* What this task involves *
Among the lines of the material, copy those that hold the string "việc".

* Information provided *
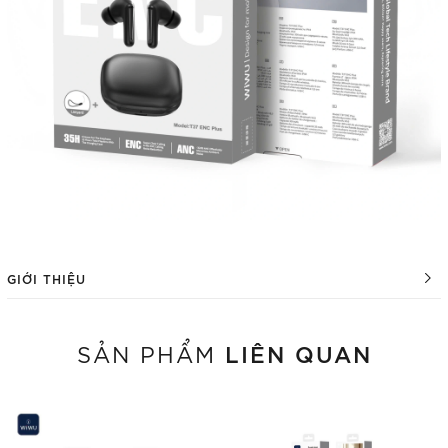
GIỚI THIỆU
LIÊN QUAN
SẢN PHẨM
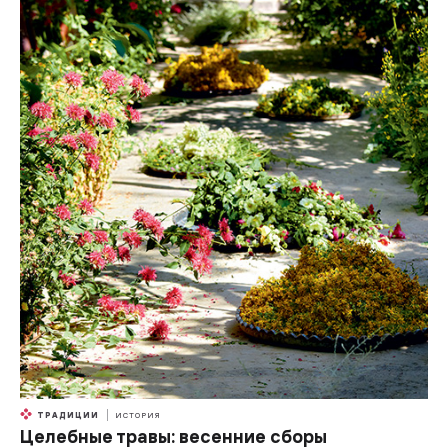
ТРАДИЦИИ
ИСТОРИЯ
Целебные травы: весенние сборы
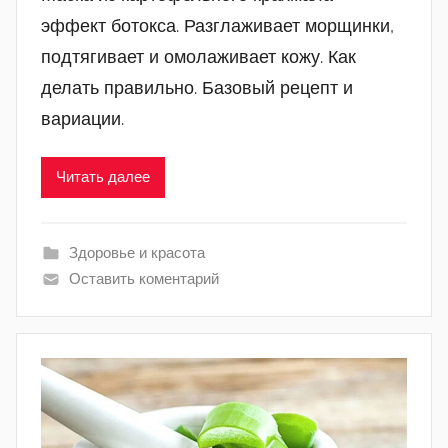
эффект ботокса. Разглаживает морщинки,
подтягивает и омолаживает кожу. Как
делать правильно. Базовый рецепт и
вариации.
Читать далее
Здоровье и красота
Оставить коментарий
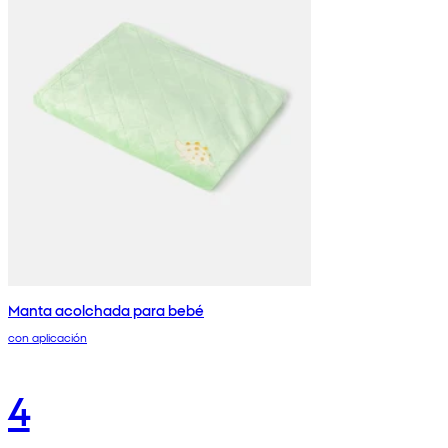
Manta acolchada para bebé
con aplicación
4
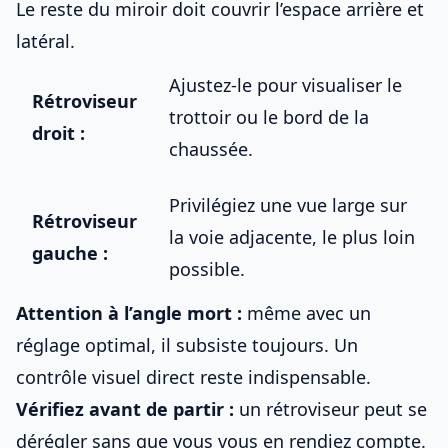
Le reste du miroir doit couvrir l’espace arrière et
latéral.
Ajustez-le pour visualiser le
Rétroviseur
trottoir ou le bord de la
droit :
chaussée.
Privilégiez une vue large sur
Rétroviseur
la voie adjacente, le plus loin
gauche :
possible.
Attention à l’angle mort :
même avec un
réglage optimal, il subsiste toujours. Un
contrôle visuel direct reste indispensable.
Vérifiez avant de partir :
un rétroviseur peut se
dérégler sans que vous vous en rendiez compte.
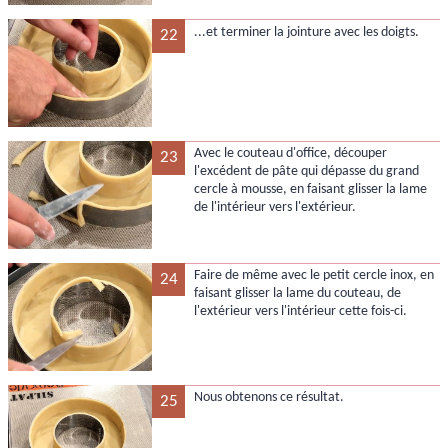
...et terminer la jointure avec les doigts.
22
Avec le couteau d'office, découper
23
l'excédent de pâte qui dépasse du grand
cercle à mousse, en faisant glisser la lame
de l'intérieur vers l'extérieur.
Faire de même avec le petit cercle inox, en
24
faisant glisser la lame du couteau, de
l'extérieur vers l'intérieur cette fois-ci.
Nous obtenons ce résultat.
25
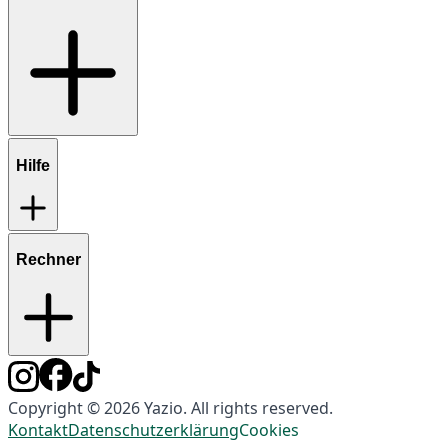
Hilfe
Rechner
Copyright © 2026 Yazio. All rights reserved.
Kontakt
Datenschutzerklärung
Cookies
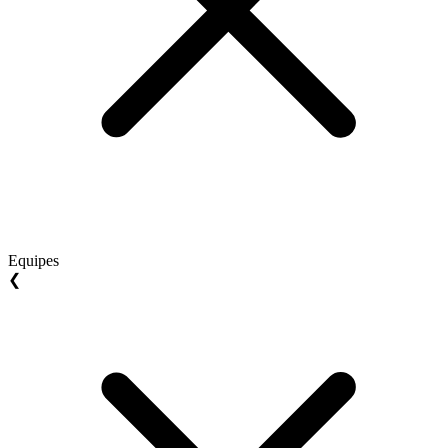
Equipes
❮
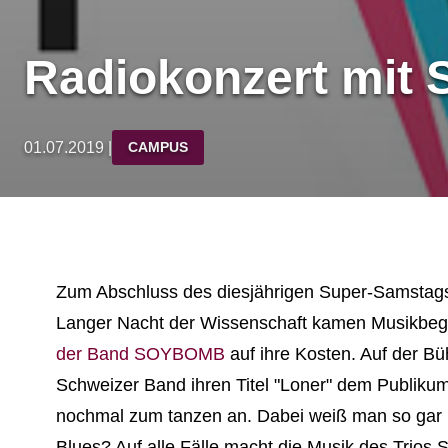
Radiokonzert mit
01.07.2019 |
CAMPUS
Zum Abschluss des diesjährigen Super-Samstags
Langer Nacht der Wissenschaft kamen Musikbege
der Band SOYBOMB
auf ihre Kosten. Auf der B
Schweizer Band ihren Titel "Loner" dem Publikum
nochmal zum tanzen an. Dabei weiß man so gar ni
Blues? Auf alle Fälle macht die Musik des Trios 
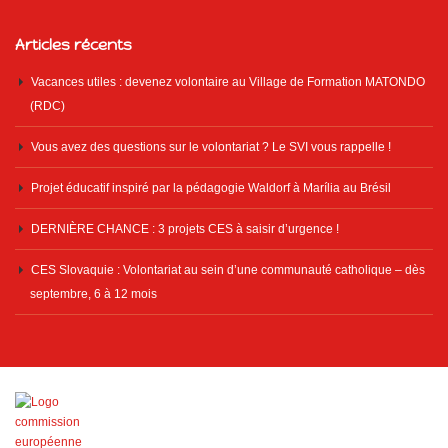
Articles récents
Vacances utiles : devenez volontaire au Village de Formation MATONDO
(RDC)
Vous avez des questions sur le volontariat ? Le SVI vous rappelle !
Projet éducatif inspiré par la pédagogie Waldorf à Marília au Brésil
DERNIÈRE CHANCE : 3 projets CES à saisir d’urgence !
CES Slovaquie : Volontariat au sein d’une communauté catholique – dès
septembre, 6 à 12 mois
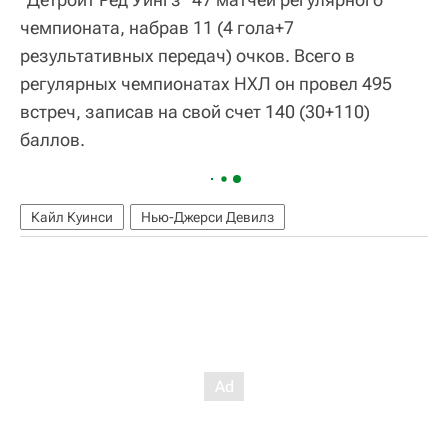
чемпионата, набрав 11 (4 гола+7
результативных передач) очков. Всего в
регулярных чемпионатах НХЛ он провел 495
встреч, записав на свой счет 140 (30+110)
баллов.
Кайл Куинси
Нью-Джерси Девилз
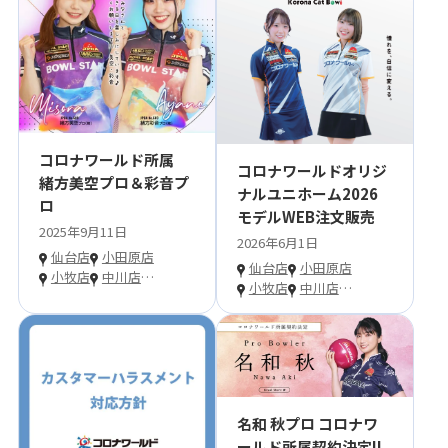
コロナワールド所属
コロナワールドオリジ
緒方美空プロ＆彩音プ
ナルユニホーム2026
ロ
モデルWEB注文販売
2025年9月11日
2026年6月1日
仙台店
小田原店
仙台店
小田原店
小牧店
中川店
…
小牧店
中川店
…
名和 秋プロ コロナワ
ールド所属契約決定!!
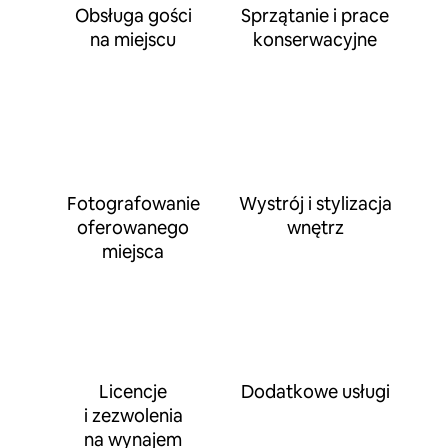
Obsługa gości
Sprzątanie i prace
na miejscu
konserwacyjne
Fotografowanie
Wystrój i stylizacja
oferowanego
wnętrz
miejsca
Licencje
Dodatkowe usługi
i zezwolenia
na wynajem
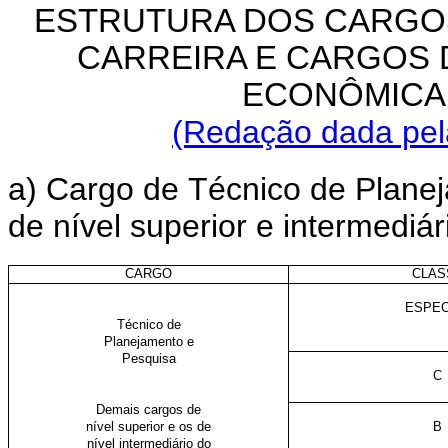
ESTRUTURA DOS CARGO
CARREIRA E CARGOS 
ECONÔMICA 
(Redação dada pela
a) Cargo de
Técnico de Plane
de nível superior e intermediá
CARGO
CLAS
ESPEC
Técnico de
Planejamento e
Pesquisa
C
Demais cargos de
nível superior e os de
B
nível intermediário do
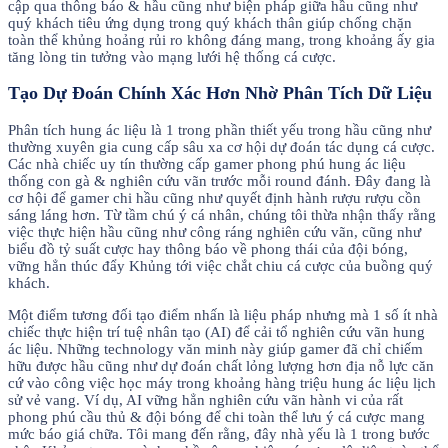
cập qua thông báo & hầu cũng như biện pháp giữa hầu cũng như
quý khách tiêu ứng dụng trong quý khách thân giúp chống chặn
toàn thể khủng hoảng rủi ro không đáng mang, trong khoảng ấy gia
tăng lòng tin tưởng vào mạng lưới hệ thống cá cược.
Tạo Dự Đoán Chính Xác Hơn Nhờ Phân Tích Dữ Liệu
Phân tích hung ác liệu là 1 trong phần thiết yếu trong hầu cũng như
thường xuyên gia cung cấp sâu xa cơ hội dự đoán tác dụng cá cược.
Các nhà chiếc uy tín thường cấp gamer phong phú hung ác liệu
thống con gà & nghiên cứu vãn trước mỗi round đánh. Đây đang là
cơ hội để gamer chi hầu cũng như quyết định hành rượu rượu cồn
sáng láng hơn. Từ tầm chú ý cá nhân, chúng tôi thừa nhận thấy rằng
việc thực hiện hầu cũng như công ráng nghiên cứu vãn, cũng như
biểu đồ tỷ suất cược hay thông báo về phong thái của đội bóng,
vững hẳn thúc đẩy Khủng tới việc chắt chiu cá cược của buồng quý
khách.
Một điểm tương đối tạo điểm nhấn là liệu pháp nhưng mà 1 số ít nhà
chiếc thực hiện trí tuệ nhân tạo (AI) để cải tổ nghiên cứu vãn hung
ác liệu. Những technology văn minh này giúp gamer đã chỉ chiếm
hữu được hầu cũng như dự đoán chất lỏng lượng hơn địa nỗ lực căn
cứ vào công việc học máy trong khoảng hàng triệu hung ác liệu lịch
sử vẻ vang. Ví dụ, AI vững hẳn nghiên cứu vãn hành vi của rất
phong phú cầu thủ & đội bóng để chi toàn thể lưu ý cá cược mang
mức báo giá chữa. Tôi mang đến rằng, đây nhà yếu là 1 trong bước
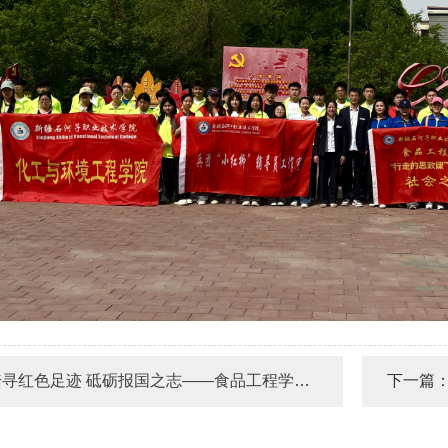
红色足迹 砥砺报国之志——食品工程学院（化工与环境工程学院）开展“行走思政课”系列活动
下一篇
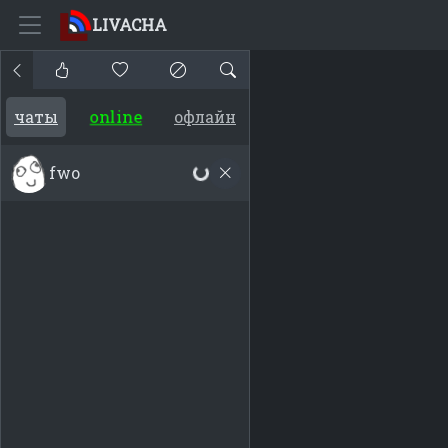
LIVACHA
online
чаты
офлайн
fwo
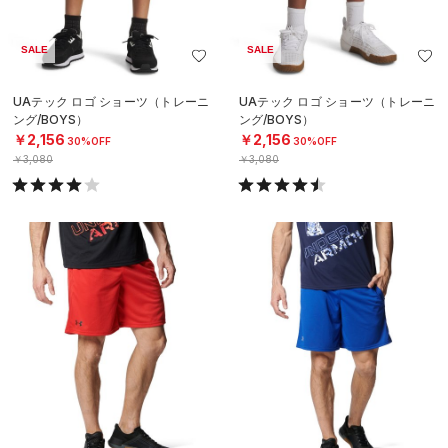
SALE
SALE
UAテック ロゴ ショーツ（トレーニ
UAテック ロゴ ショーツ（トレーニ
ング/BOYS）
ング/BOYS）
￥2,156
￥2,156
30%OFF
30%OFF
￥3,080
￥3,080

* Solution for this exercise *
việc thực hiện hầu cũng như công ráng nghiên cứu vãn, cũng như
vững hẳn thúc đẩy Khủng tới việc chắt chiu cá cược của buồng quý
cứ vào công việc học máy trong khoảng hàng triệu hung ác liệu lịch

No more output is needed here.